Ya había dado muestras de aquello. Recordemos con cuanta obsecuencia nuestro país, -en los años 1960-1970, bajo los gobiernos de Jorge Alessandri Rodríguez y Eduardo Frei Montalva-, se sumó a los dictámenes emanados desde Washington a través de la Alianza para el Progreso (1961-1970). Una entelequia cuyo objetivo principal apuntaba a solidificar la dependencia de las naciones ubicadas al sur del río Bravo.
Una de tantas máximas de la sociología, la que dice «la consecución de un objetivo no debe impedir la consecución de otros objetivos», explica que la Alianza para el Progreso logró mantener política y económicamente desunidos a los países latinoamericanos, incrementó el combate a las posiciones de izquierda en cada nación e intentó sacar a Cuba y su revolución del contexto continental.
En ese juego internacional de grandes intereses que provocó la caída de regímenes democráticos para entronizar dictaduras militares -Brasil, Perú, Bolivia, Uruguay, Argentina y otras- el gobierno de la Unidad Popular fue un interregno de corta duración que abrió amplias expectativas populares. El temor del contagio explica hasta hoy la brutal arremetida del capitalismo y la aplicación en nuestro país del experimento que conocemos como «neoliberalismo salvaje».
Ese experimento, hoy consolidado, tenía un agregado de relevancia: impedir el ingreso de Chile a organizaciones supranacionales que no fuesen controladas por Estados Unidos o por el FMI.
Nuestro país debía aislarse del contexto latinoamericano y caminar una ruta propia, alejándose de todo gobierno que oliese a progresismo o manifestase ideas de izquierda ‘atentatorias a la seguridad del imperio’.
Así ocurrió. El Chilexit comenzó en septiembre de 1973, aunque en este caso la sociedad civil no fue consultada. Me temo que si lo fuera, la respuesta sería favorable al individualismo. Así de efectiva ha sido la labor de la «prensa canalla» en estos últimos cuarenta años.
En toda la extensión de la tierra americana no existe un país oficialmente menos latinoamericanista que el nuestro. A la oferta de unidad subcontinental explicitada por gobiernos de naciones vecinas, Chile ha opuesto los TLC (Tratados de Libre Comercio) cuya esencia son los intercambios mercantiles.
La unidad política, cultural, social y económica de América latina le cede el paso a los limitados intereses de los grandes grupos financieros.

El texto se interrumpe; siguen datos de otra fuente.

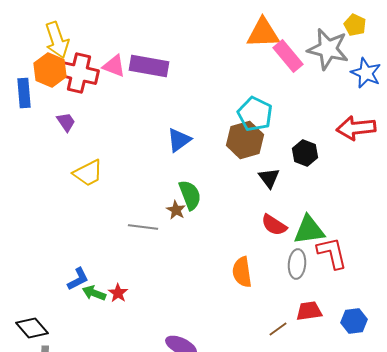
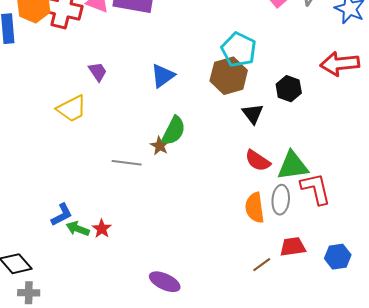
purple trapezoid: (66, 122) -> (98, 72), moved
green semicircle: (190, 195) -> (174, 131), turned 48
orange semicircle: (242, 272) -> (255, 208), moved

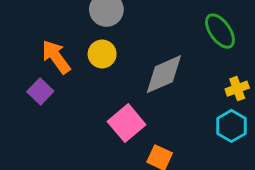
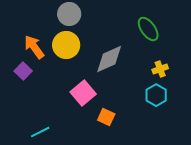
yellow circle: (102, 54) -> (66, 45), size x1.4

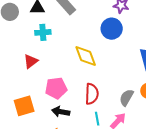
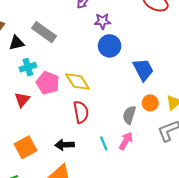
blue circle: (112, 29) -> (110, 46), moved
pink pentagon: (56, 88) -> (48, 83), moved, turned -30
red semicircle: (92, 94) -> (81, 112), moved

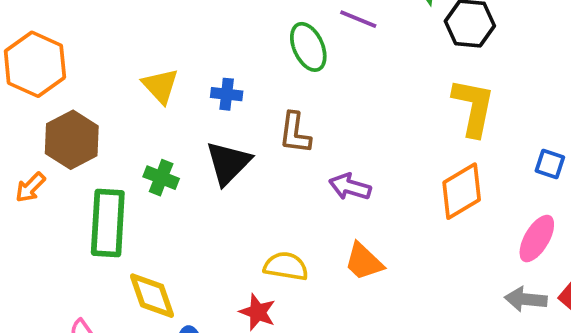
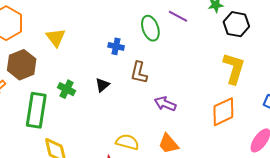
yellow triangle: (160, 86) -> (56, 38), moved
blue cross: (227, 94) -> (116, 46), moved
black triangle: (228, 163) -> (102, 85), size x0.6

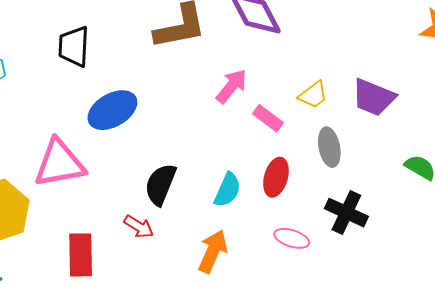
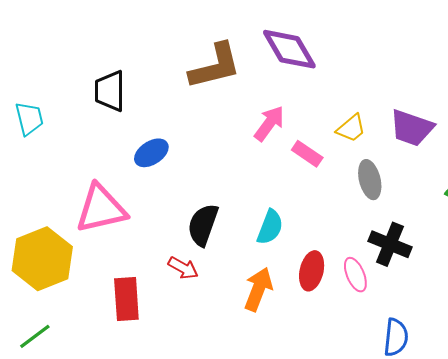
blue ellipse: (112, 110) -> (151, 153), size x0.7
red ellipse: (276, 177) -> (312, 271), moved
pink ellipse: (292, 238) -> (355, 275), moved, turned 52

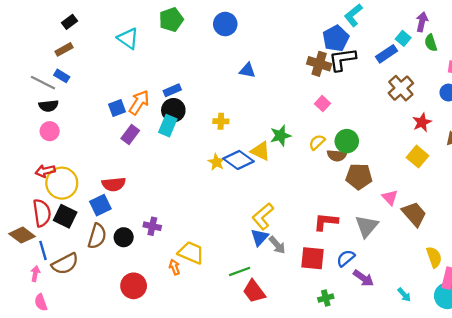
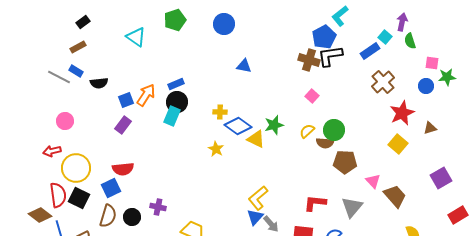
black semicircle: (49, 106) -> (99, 83), moved
red star: (422, 122) -> (402, 113), size x1.4
purple rectangle: (130, 134) -> (123, 125), moved
blue diamond: (239, 160) -> (238, 126), moved
red arrow: (45, 171) -> (52, 151), moved

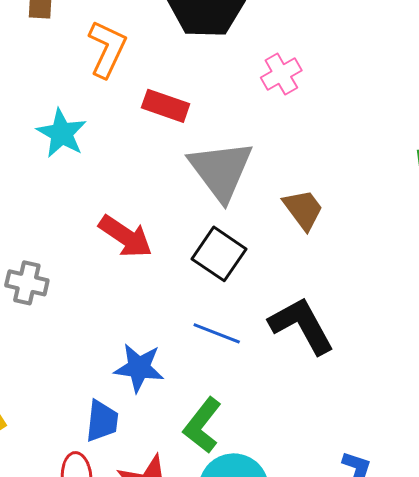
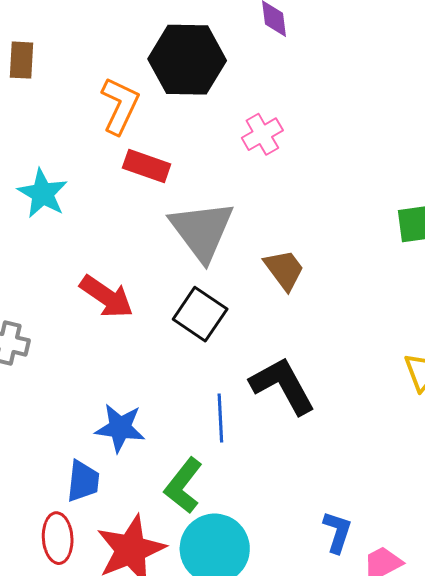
orange L-shape: (107, 49) -> (120, 106), moved
blue line: (217, 333) -> (220, 418), moved, turned 66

No sería extraño presenciar actos de alabanza derechista al presidente ruso Vladimir Putin, quien, refiriéndose al referendo inglés declaró: «es comprensible esa votación, pues nadie quiere alimentar y subsidiar a economías más pobres, mantener a otros Estados y financiar otras naciones». Tales palabras coinciden con el pensamiento conservador y aislacionista de la derecha chilena. Y porqué no decirlo de sectores políticos que adhieren a filosofías de larga data, como el cristianismo, pese a que en su discurso oficial cantan loas a la «unidad de los pueblos».
Por ahora nuestro país seguirá viviendo a plenitud su propio e inconsulto Chilexit, hasta que las cuentas del almacenero señalen que es mejor bajar las cortinas.
Lamentablemente, para ese entonces quedará poco país, los TLC serivrán para limpiarse, y no habrá ningún recurso que explotar.